Avoid Mind-Altering Substances

Mind-altering substances, especially alcohol, lead to cognitive impairment, which can affect a patient’s healthy sleeping patterns, as well as their ability to remember to take medications properly. Alcohol may also inhibit the effectiveness of AEDs, sometimes even cause dangerous interactions. Non-narcotics, such as prescriptive contraceptives, may also inhibit AEDS. It is therefore important to consult with your doctor about what medications you are currently taking.

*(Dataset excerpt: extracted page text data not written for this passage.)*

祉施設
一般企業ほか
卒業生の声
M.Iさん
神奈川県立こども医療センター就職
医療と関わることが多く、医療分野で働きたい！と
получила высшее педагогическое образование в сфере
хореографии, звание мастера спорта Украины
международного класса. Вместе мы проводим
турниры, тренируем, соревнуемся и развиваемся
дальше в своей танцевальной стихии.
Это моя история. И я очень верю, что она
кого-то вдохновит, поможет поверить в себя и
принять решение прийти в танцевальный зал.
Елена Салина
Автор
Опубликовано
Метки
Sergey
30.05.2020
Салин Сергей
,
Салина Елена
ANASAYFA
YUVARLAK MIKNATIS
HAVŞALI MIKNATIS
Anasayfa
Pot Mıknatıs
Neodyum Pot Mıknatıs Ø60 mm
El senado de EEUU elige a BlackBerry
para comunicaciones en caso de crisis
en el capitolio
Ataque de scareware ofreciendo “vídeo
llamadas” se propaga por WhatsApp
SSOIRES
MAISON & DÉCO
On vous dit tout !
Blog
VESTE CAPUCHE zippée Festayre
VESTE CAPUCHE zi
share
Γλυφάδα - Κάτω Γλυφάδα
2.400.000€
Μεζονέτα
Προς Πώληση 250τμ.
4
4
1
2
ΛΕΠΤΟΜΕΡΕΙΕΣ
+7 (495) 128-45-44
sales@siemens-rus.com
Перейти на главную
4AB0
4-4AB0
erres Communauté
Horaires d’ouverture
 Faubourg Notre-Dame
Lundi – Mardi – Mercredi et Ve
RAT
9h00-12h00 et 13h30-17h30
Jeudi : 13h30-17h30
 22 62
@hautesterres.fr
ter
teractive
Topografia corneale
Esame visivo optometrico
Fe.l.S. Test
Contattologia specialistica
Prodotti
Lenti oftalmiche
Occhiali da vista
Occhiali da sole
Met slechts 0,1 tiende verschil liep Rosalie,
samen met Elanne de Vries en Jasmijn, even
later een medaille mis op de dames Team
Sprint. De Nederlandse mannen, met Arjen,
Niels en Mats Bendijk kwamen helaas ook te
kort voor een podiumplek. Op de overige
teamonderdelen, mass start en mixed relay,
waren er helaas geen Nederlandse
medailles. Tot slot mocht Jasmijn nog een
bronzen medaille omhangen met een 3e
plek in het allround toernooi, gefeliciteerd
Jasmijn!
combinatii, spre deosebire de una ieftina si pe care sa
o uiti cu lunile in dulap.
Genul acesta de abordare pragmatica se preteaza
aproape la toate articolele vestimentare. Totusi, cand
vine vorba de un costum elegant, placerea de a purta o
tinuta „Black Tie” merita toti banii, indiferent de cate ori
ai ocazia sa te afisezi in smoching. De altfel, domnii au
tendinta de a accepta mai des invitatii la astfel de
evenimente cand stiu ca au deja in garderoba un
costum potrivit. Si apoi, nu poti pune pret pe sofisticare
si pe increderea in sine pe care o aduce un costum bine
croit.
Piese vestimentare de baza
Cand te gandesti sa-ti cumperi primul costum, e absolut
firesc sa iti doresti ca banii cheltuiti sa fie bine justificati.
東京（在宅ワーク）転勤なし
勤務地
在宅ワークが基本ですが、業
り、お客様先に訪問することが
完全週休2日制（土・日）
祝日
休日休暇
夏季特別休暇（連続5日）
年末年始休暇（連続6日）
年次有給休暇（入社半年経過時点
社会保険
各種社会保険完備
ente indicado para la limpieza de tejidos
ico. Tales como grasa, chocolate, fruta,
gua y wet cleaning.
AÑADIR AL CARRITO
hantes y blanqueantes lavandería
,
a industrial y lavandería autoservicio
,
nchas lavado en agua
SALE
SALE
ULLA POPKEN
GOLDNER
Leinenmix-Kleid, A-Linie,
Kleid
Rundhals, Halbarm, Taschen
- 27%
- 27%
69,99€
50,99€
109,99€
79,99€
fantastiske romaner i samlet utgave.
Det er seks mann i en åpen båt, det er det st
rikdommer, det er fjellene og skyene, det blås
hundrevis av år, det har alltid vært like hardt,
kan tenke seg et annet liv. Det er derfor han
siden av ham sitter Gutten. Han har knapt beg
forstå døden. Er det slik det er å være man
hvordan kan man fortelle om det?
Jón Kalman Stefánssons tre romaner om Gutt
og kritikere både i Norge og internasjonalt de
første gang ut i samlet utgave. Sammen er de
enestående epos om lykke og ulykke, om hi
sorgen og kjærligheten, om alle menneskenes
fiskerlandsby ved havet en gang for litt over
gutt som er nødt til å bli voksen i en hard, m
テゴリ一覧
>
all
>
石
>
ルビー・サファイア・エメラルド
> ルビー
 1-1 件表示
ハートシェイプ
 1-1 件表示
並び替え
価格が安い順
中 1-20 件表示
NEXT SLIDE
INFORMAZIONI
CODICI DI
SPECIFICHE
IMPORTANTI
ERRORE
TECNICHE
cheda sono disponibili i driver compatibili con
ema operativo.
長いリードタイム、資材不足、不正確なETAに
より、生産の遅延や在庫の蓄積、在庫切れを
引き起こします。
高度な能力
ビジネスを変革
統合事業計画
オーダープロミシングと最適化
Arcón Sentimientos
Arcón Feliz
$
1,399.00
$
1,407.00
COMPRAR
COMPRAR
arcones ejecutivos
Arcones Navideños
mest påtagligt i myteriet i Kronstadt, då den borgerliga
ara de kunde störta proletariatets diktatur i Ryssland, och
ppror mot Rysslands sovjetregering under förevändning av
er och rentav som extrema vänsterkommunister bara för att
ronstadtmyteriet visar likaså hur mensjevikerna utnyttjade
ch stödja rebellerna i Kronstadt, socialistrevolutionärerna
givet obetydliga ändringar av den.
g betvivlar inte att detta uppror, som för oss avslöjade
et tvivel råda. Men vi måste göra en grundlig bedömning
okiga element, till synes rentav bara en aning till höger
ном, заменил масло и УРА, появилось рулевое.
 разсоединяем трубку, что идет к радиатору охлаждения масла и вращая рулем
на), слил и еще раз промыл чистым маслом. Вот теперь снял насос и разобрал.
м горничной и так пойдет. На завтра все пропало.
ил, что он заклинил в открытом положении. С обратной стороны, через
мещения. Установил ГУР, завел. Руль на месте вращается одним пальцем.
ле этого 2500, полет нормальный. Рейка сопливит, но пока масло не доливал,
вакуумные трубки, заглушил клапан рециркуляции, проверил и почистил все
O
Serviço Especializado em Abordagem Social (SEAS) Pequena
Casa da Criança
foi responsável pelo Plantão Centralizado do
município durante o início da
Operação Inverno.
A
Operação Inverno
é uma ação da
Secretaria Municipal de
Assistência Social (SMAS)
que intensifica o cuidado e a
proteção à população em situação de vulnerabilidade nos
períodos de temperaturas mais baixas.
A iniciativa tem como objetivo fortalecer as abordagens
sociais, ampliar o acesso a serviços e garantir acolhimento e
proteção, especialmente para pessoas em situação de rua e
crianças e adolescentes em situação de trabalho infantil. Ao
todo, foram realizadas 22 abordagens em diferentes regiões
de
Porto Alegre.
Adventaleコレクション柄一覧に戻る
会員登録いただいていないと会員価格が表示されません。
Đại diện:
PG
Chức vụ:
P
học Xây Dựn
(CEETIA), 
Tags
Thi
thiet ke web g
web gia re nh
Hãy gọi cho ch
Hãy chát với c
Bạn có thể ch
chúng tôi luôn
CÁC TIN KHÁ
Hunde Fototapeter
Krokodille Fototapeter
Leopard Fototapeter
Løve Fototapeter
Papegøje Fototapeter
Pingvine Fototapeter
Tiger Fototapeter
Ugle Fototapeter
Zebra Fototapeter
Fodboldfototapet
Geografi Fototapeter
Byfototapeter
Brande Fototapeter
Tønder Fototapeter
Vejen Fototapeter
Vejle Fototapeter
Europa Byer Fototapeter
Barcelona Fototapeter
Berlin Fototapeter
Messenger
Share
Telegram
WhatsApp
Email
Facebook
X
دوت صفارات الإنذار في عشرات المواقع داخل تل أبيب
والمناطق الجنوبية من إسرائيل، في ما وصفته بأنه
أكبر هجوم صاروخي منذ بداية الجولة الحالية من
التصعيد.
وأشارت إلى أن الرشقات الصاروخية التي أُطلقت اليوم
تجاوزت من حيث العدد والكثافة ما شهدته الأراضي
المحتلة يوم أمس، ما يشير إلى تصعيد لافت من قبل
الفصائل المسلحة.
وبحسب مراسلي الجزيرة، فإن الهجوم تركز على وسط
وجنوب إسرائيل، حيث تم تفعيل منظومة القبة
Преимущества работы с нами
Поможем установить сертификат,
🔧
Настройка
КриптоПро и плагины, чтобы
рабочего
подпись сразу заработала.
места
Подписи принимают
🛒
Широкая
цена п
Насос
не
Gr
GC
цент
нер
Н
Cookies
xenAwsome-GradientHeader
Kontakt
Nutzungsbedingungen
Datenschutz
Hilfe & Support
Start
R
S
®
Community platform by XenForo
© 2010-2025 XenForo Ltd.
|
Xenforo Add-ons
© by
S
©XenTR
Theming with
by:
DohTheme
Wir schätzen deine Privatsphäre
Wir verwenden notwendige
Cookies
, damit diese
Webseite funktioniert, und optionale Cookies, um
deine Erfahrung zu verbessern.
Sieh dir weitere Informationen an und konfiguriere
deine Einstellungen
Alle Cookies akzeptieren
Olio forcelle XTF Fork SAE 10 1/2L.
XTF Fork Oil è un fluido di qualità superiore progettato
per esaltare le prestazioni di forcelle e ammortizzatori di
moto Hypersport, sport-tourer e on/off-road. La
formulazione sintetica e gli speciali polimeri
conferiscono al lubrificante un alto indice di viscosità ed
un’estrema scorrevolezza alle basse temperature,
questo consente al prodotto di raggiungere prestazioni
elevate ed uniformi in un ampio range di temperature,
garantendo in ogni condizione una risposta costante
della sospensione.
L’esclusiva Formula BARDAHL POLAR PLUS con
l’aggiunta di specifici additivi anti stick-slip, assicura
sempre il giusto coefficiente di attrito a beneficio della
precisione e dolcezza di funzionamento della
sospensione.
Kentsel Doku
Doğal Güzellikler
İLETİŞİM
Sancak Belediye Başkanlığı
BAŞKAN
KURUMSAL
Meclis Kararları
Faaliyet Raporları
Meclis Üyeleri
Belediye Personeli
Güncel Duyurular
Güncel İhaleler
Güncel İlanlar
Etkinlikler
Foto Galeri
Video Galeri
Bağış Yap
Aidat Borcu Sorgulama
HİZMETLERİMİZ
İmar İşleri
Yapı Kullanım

Keep a Diary of Seizure Occurrences

Since it is often difficult to remember specific details surrounding an epileptic fit a few days after it had occurred, a diary is a useful tool to better recognize patterns, environmental triggers, and ultimately, places and things to avoid. For instance, some female epileptics tend to experience seizures while menstruating, making it therefore wise to avoid certain activities during this time. The diary may also prove very useful for doctors to better treat the condition.

Avoid Brain Injury

Head trauma can greatly exacerbate both the frequency and severity of epileptic seizures. It is therefore critical to use protective headgear while engaging in potentially dangerous physical activities, such as bicycling.

Elderly patients are encouraged to install railings and other safety systems around the house to decrease the risk of falling.